Friday, 15 November 2013

Aggressive Lankan President Rajapaksa says Commonwealth should not turn 'punitive, judgemental'

Colombo:  Under attack over alleged war crimes against Lankan Tamils, President Mahinda Rajapaksa today urged Commonwealth nations not to turn the grouping into a 'punitive and judgemental' body.

On the opening day of the three-day Commonwealth summit in Colombo, Mr Rajapaksa made a combative statement about his country's battle against "30 years of terror."

"The association must respond sensitively to the needs of its people and not let it turn into a punitive or judgmental body.

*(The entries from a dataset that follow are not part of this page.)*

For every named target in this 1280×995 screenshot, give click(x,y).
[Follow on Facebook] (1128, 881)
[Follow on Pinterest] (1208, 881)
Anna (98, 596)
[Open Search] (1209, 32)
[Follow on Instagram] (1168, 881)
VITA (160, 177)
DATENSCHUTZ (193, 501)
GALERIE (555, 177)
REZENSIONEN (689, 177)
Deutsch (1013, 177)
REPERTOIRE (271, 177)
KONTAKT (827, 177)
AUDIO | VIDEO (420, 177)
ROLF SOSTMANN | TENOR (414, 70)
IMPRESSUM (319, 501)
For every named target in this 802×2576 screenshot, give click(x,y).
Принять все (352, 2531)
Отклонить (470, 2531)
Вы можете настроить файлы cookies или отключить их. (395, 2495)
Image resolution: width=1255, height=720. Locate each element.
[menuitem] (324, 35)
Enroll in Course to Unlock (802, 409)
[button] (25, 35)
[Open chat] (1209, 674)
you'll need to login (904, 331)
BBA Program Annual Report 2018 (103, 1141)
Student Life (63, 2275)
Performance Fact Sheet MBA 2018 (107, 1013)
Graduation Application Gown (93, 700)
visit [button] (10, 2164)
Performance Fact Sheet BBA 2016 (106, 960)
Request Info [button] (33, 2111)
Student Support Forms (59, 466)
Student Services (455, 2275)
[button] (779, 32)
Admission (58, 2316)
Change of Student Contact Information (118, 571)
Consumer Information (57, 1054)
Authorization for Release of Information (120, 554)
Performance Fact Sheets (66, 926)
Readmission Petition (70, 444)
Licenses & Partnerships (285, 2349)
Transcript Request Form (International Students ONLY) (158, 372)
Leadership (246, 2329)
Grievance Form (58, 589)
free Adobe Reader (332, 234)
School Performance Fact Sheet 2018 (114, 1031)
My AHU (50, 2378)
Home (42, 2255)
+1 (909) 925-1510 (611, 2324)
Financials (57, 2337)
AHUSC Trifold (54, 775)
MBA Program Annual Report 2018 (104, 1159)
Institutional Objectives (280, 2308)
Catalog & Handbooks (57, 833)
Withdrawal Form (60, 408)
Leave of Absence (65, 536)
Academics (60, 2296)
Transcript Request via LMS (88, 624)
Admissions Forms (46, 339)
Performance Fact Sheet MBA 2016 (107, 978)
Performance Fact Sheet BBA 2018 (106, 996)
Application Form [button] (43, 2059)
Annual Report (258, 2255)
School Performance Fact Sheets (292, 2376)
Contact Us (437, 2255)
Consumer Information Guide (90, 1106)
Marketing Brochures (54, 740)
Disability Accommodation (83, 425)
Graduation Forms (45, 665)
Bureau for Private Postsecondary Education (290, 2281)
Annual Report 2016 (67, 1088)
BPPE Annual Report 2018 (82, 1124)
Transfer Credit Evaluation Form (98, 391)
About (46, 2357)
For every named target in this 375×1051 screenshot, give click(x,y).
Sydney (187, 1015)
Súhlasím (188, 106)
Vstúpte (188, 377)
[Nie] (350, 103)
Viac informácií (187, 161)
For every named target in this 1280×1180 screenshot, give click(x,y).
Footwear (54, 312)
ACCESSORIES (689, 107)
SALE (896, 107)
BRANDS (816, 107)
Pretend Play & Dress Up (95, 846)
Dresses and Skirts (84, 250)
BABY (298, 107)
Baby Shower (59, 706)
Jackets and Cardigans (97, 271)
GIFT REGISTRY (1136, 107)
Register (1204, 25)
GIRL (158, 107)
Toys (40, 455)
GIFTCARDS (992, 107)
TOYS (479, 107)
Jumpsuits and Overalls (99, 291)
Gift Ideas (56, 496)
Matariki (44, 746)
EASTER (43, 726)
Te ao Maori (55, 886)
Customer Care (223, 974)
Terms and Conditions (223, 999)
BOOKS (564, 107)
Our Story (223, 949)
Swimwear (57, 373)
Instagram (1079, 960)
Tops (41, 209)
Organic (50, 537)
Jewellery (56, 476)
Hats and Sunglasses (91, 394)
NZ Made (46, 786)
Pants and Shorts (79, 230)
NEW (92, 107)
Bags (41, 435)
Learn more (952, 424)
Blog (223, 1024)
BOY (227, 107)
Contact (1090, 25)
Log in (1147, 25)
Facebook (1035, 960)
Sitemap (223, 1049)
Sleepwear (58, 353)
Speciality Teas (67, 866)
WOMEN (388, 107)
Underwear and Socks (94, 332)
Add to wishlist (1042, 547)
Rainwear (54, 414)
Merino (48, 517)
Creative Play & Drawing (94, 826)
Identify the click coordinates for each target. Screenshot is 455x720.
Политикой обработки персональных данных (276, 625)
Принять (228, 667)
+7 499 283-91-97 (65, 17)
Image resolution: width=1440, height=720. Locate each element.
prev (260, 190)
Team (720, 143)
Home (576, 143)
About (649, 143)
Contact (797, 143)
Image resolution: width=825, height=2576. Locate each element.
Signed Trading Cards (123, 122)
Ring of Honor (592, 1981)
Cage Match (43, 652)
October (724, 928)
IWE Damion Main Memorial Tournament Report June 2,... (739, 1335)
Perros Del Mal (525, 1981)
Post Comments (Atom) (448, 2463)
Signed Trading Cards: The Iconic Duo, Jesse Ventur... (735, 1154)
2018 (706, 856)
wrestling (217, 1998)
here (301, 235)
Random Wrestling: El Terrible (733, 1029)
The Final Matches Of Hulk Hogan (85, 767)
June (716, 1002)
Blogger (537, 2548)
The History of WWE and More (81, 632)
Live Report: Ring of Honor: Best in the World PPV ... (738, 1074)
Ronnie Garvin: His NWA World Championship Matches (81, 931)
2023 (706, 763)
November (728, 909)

We also need to guard against bilateral agendas...Make the Commonwealth a truly unique organisation for engaging in collaborative unity rather than indulging in prescriptive and divisive ways," he appealed.

Several leaders are boycotting the summit after Mr Rajapaksa refused to allow an independent international investigation into allegations that up to 40,000 Tamil civilians were killed in the final days of Sri Lanka's ethnic conflict in 2009.

British Prime Minister David Cameron had said that he would raise "serious questions" about the alleged torture and abuse of the country's ethnic minority.

Indian Prime Minister Manmohan Singh called off his visit to Colombo after strong demands from Tamil Nadu politicians, including three of his own ministers, to boycott the event.

Instead of Dr Singh, External Affairs Minister Salman Khurshid is representing India in the summit.

Mr Rajapaksa on Thursday said he was "satisfied" that Mr Khurshid was attending the meet. When it was suggested to him at a press conference that the Indian Prime Minister had skipped the event to respect Tamil sentiment, the president shot back, "But he has not said this to me".

Mr Khurshid made it clear upon his arrival in Colombo that India's participation was not a dilution of its stand on Tamils in Sri Lanka.

The Rajapaksa government has denied the allegations and called them a campaign by rebel sympathisers to tarnish the country.